Dale followed his gaze and said, “My turn to answer the phones, Chief. Only call that’s come in tonight was somebody complaining that a neighbor’s stereo was turned up too loud.”
Sawyer accepted a cup of coffee from his officer. “Check missing persons again. A hundred-mile radius. I need to know if there’s any chance that woman might not be from the Compound.”
“Sure thing, Chief.” He sounded almost cheerful.
Why doesn’t he have a sick feeling in the pit of his stomach?
But Sawyer couldn’t really criticize anyone for not being as visibly upset about the situation as he thought they should be, so he merely stopped by another desk for his messages and then went back to his office.
“Tom? What’re you doing here? And get the hell out of my chair.”
Dr. Tom Macy, the medical examiner for Unity County, took his feet off the desk and unfolded his tall length from Sawyer’s chair, yawning. “Almost asleep,” he confessed as he moved around the desk to the far less comfortable visitor’s chair.
“Is that why you weren’t at my crime scene first thing this morning? Pull a double shift at the hospital yesterday?”
He doesn’t have anybody to go home to either.
“I did. And it wasn’t a crime scene, we both know that. It wasn’t even a dump site, not as far as forensic evidence is concerned. Her body just happened to catch on that fallen tree.”
“You should have been there, Tom.”
“I got there as soon as I could. And I can’t tell you anything much anyway, same as before.”
“Nothing more than you told me this morning? That she could have died anything up to a week ago?”
“Yeah, about that.” Macy shrugged bony shoulders. He was tall, and thin enough to be familiar with cadaver jokes, especially given his position as county M.E. “Hard to know for sure. Nights have been cold and that mountain river is icy this time of year, so it probably slowed decomp—always assuming she was dumped in pretty soon after she was killed. Not many predators in and around that water as a rule, it moves too fast, but from what I saw, there were enough postmortem injuries that she could have been caught on fallen trees or half-submerged rocks a dozen times while the body worked its way downstream.”
“Downstream from the Compound?”
“You know I can’t tell you that. Not for sure. She could have been dumped in the river twenty miles away.”
“Or two miles away?”
Macy nodded. “Or two miles.”
“Which means she could have come from the Compound.”

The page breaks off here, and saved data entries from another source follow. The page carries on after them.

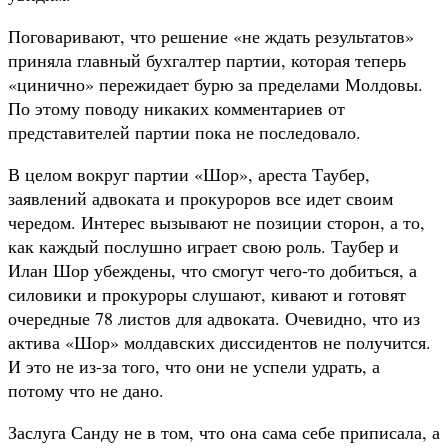
Поговаривают, что решение «не ждать результатов»
приняла главный бухгалтер партии, которая теперь
«цинично» пережидает бурю за пределами Молдовы.
По этому поводу никаких комментариев от
представителей партии пока не последовало.
В целом вокруг партии «Шор», ареста Таубер,
заявлений адвоката и прокуроров все идет своим
чередом. Интерес вызывают не позиции сторон, а то,
как каждый послушно играет свою роль. Таубер и
Илан Шор убеждены, что смогут чего-то добиться, а
силовики и прокуроры слушают, кивают и готовят
очередные 78 листов для адвоката. Очевидно, что из
актива «Шор» молдавских диссидентов не получится.
И это не из-за того, что они не успели удрать, а
потому что не дано.
Заслуга Санду не в том, что она сама себе приписала, а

“I can’t rule it out,” Tom Macy said.
Hunter threw a pebble against her window around ten-thirty, and Ruby slipped easily out of her bedroom window to join him outside. “It’s early,” she whispered. “My parents are still up.”
Up and arguing, even if it was so quietly she wasn’t supposed to know about it. Arguing about the church.
“They won’t be for long,” he whispered back. “Besides, I waited until they tucked you in.”
Ruby remembered with a pang the days of endless bedtime stories and of being sleepily aware that her mother always checked on her a final time before she and her father went to bed. The girl pushed those painful memories aside.
Things were different now.
Things had been different for a long time.
She followed Hunter as they slipped from her yard and across the next two backyards, heading for the accustomed meeting place at the barn over the hill in the west pasture. They kept well away from the church—and the cameras.
“I can’t stay out long,” Hunter whispered as they worked their way cautiously toward the barn. “My parents still do a bed check, but it’s never before eleven-thirty.”
“Why’re we meeting at all? It’s dangerous, Hunter.”
“Because Cody says Brooke’s going to make a run for it, and we have to talk her out of it.”
“Run for it? Where would she go? All the way to Texas by herself? She’s only twelve.”
“Yeah, that’s why we’ve got to talk her out of trying.”
Ruby didn’t speak again until they reached the barn and found their friends had already arrived. The barn had housed three ponies and half a dozen milk cows at one time; now it held only a few small pieces of farm machinery that wouldn’t be needed until spring.
It smelled mostly of machine oil and metal.
Not like a barn at all, Ruby decided. But her mind shied away from thinking about that, as it always did. And she simply said to Brooke, “Are you crazy?”
Her friend’s strained expression was obvious even in the dim light provided by Cody’s small Cub Scout lantern. “Ruby, you’re one of the Chosen too. And we’re not like the other girls—we know what’s happening. What it’s doing to us. Don’t tell me you aren’t scared.”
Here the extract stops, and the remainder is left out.